ACTION ITEM
Set down, please, the line that contains "mask_h, instance_id, label." and every line that follows it to the end of the records, exactly; do not include pictures.

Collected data

+++++

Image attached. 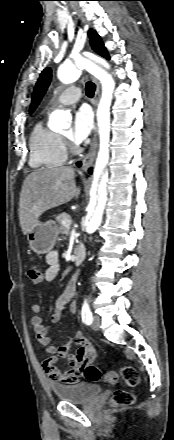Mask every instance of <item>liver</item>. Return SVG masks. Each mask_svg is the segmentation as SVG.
<instances>
[{"label": "liver", "instance_id": "liver-1", "mask_svg": "<svg viewBox=\"0 0 174 440\" xmlns=\"http://www.w3.org/2000/svg\"><path fill=\"white\" fill-rule=\"evenodd\" d=\"M75 171L71 167L41 168L24 180L19 199V221L24 235L47 210L78 198Z\"/></svg>", "mask_w": 174, "mask_h": 440}]
</instances>
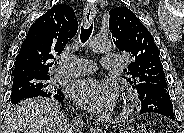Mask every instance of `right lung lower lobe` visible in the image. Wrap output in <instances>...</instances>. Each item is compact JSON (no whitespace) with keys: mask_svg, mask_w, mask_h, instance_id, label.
<instances>
[{"mask_svg":"<svg viewBox=\"0 0 184 133\" xmlns=\"http://www.w3.org/2000/svg\"><path fill=\"white\" fill-rule=\"evenodd\" d=\"M50 97H52L60 102H63V100H64V94L62 92H60L58 94H53ZM22 100H24V99L17 100L16 102H14V104H18Z\"/></svg>","mask_w":184,"mask_h":133,"instance_id":"98d812e1","label":"right lung lower lobe"}]
</instances>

+++++

WRITTEN ANSWER
Mask every instance of `right lung lower lobe` visible in the image. Wrap output in <instances>...</instances>. Each item is compact JSON (no whitespace) with keys: mask_svg, mask_w, mask_h, instance_id, label.
<instances>
[{"mask_svg":"<svg viewBox=\"0 0 184 133\" xmlns=\"http://www.w3.org/2000/svg\"><path fill=\"white\" fill-rule=\"evenodd\" d=\"M50 97H52L60 102H63V100H64V94L62 92H60L58 94H53ZM22 100H24V99L17 100L16 102H14V104H18Z\"/></svg>","mask_w":184,"mask_h":133,"instance_id":"98d812e1","label":"right lung lower lobe"}]
</instances>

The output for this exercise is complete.